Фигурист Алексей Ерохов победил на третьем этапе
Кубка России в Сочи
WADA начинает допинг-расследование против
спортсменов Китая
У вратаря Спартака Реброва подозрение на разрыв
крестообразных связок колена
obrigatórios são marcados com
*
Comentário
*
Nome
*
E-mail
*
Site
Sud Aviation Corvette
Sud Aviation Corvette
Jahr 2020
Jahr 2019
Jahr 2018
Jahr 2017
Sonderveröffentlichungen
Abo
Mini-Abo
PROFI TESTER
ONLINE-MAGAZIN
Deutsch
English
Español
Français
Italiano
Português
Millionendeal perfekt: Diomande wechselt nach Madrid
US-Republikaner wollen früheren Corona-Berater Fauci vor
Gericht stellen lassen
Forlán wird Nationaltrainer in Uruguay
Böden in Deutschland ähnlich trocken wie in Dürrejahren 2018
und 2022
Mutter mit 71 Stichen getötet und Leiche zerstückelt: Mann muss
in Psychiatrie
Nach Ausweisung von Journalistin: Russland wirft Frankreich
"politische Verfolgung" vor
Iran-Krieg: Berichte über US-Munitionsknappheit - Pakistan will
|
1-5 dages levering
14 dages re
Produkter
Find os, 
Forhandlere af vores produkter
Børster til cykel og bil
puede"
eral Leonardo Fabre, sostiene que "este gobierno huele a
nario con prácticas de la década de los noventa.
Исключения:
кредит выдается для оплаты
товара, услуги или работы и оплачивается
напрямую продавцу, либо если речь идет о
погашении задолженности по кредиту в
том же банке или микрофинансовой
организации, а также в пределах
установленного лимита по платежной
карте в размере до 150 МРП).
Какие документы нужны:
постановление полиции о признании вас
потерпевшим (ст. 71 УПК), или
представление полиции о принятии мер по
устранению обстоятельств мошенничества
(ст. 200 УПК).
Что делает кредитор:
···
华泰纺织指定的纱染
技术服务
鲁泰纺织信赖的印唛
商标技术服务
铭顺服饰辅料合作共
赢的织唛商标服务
++++++++++
Copy every entry exactly; no part may be left out.

*Output of the exercise:*
Фигурист Алексей Ерохов победил на третьем этапе
Кубка России в Сочи
WADA начинает допинг-расследование против
спортсменов Китая
У вратаря Спартака Реброва подозрение на разрыв
крестообразных связок колена
obrigatórios são marcados com
*
Comentário
*
Nome
*
E-mail
*
Site
Sud Aviation Corvette
Sud Aviation Corvette
Jahr 2020
Jahr 2019
Jahr 2018
Jahr 2017
Sonderveröffentlichungen
Abo
Mini-Abo
PROFI TESTER
ONLINE-MAGAZIN
Deutsch
English
Español
Français
Italiano
Português
Millionendeal perfekt: Diomande wechselt nach Madrid
US-Republikaner wollen früheren Corona-Berater Fauci vor
Gericht stellen lassen
Forlán wird Nationaltrainer in Uruguay
Böden in Deutschland ähnlich trocken wie in Dürrejahren 2018
und 2022
Mutter mit 71 Stichen getötet und Leiche zerstückelt: Mann muss
in Psychiatrie
Nach Ausweisung von Journalistin: Russland wirft Frankreich
"politische Verfolgung" vor
Iran-Krieg: Berichte über US-Munitionsknappheit - Pakistan will
|
1-5 dages levering
14 dages re
Produkter
Find os, 
Forhandlere af vores produkter
Børster til cykel og bil
puede"
eral Leonardo Fabre, sostiene que "este gobierno huele a
nario con prácticas de la década de los noventa.
Исключения:
кредит выдается для оплаты
товара, услуги или работы и оплачивается
напрямую продавцу, либо если речь идет о
погашении задолженности по кредиту в
том же банке или микрофинансовой
организации, а также в пределах
установленного лимита по платежной
карте в размере до 150 МРП).
Какие документы нужны:
постановление полиции о признании вас
потерпевшим (ст. 71 УПК), или
представление полиции о принятии мер по
устранению обстоятельств мошенничества
(ст. 200 УПК).
Что делает кредитор:
···
华泰纺织指定的纱染
技术服务
鲁泰纺织信赖的印唛
商标技术服务
铭顺服饰辅料合作共
赢的织唛商标服务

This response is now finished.